Input for this task Start Marker

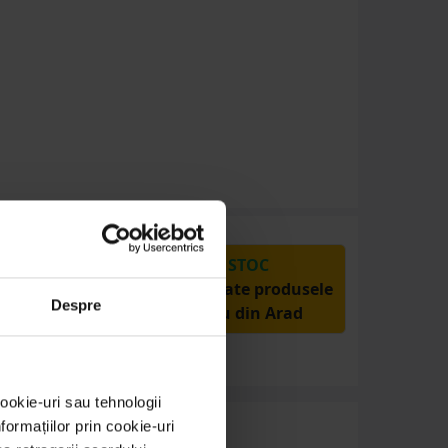
PRODUSE DIN STOC
Livrăm rapid, avem toate produsele
Despre
în depozitul nostru din Arad
ookie-uri sau tehnologii
ormațiilor prin cookie-uri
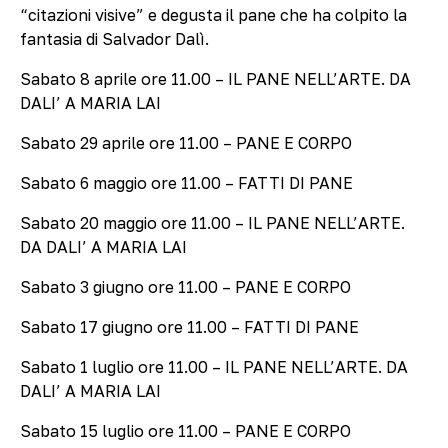
“citazioni visive” e degusta il pane che ha colpito la
fantasia di Salvador Dalì.
Sabato 8 aprile ore 11.00 – IL PANE NELL’ARTE. DA
DALI’ A MARIA LAI
Sabato 29 aprile ore 11.00 – PANE E CORPO
Sabato 6 maggio ore 11.00 – FATTI DI PANE
Sabato 20 maggio ore 11.00 – IL PANE NELL’ARTE.
DA DALI’ A MARIA LAI
Sabato 3 giugno ore 11.00 – PANE E CORPO
Sabato 17 giugno ore 11.00 – FATTI DI PANE
Sabato 1 luglio ore 11.00 – IL PANE NELL’ARTE. DA
DALI’ A MARIA LAI
Sabato 15 luglio ore 11.00 – PANE E CORPO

Input for this task End Marker

Task brief - Please print each record above again exactly, but omit any pictures.

Task result -
PRODUSE DIN STOC
Livrăm rapid, avem toate produsele
Despre
în depozitul nostru din Arad
ookie-uri sau tehnologii
ormațiilor prin cookie-uri
“citazioni visive” e degusta il pane che ha colpito la
fantasia di Salvador Dalì.
Sabato 8 aprile ore 11.00 – IL PANE NELL’ARTE. DA
DALI’ A MARIA LAI
Sabato 29 aprile ore 11.00 – PANE E CORPO
Sabato 6 maggio ore 11.00 – FATTI DI PANE
Sabato 20 maggio ore 11.00 – IL PANE NELL’ARTE.
DA DALI’ A MARIA LAI
Sabato 3 giugno ore 11.00 – PANE E CORPO
Sabato 17 giugno ore 11.00 – FATTI DI PANE
Sabato 1 luglio ore 11.00 – IL PANE NELL’ARTE. DA
DALI’ A MARIA LAI
Sabato 15 luglio ore 11.00 – PANE E CORPO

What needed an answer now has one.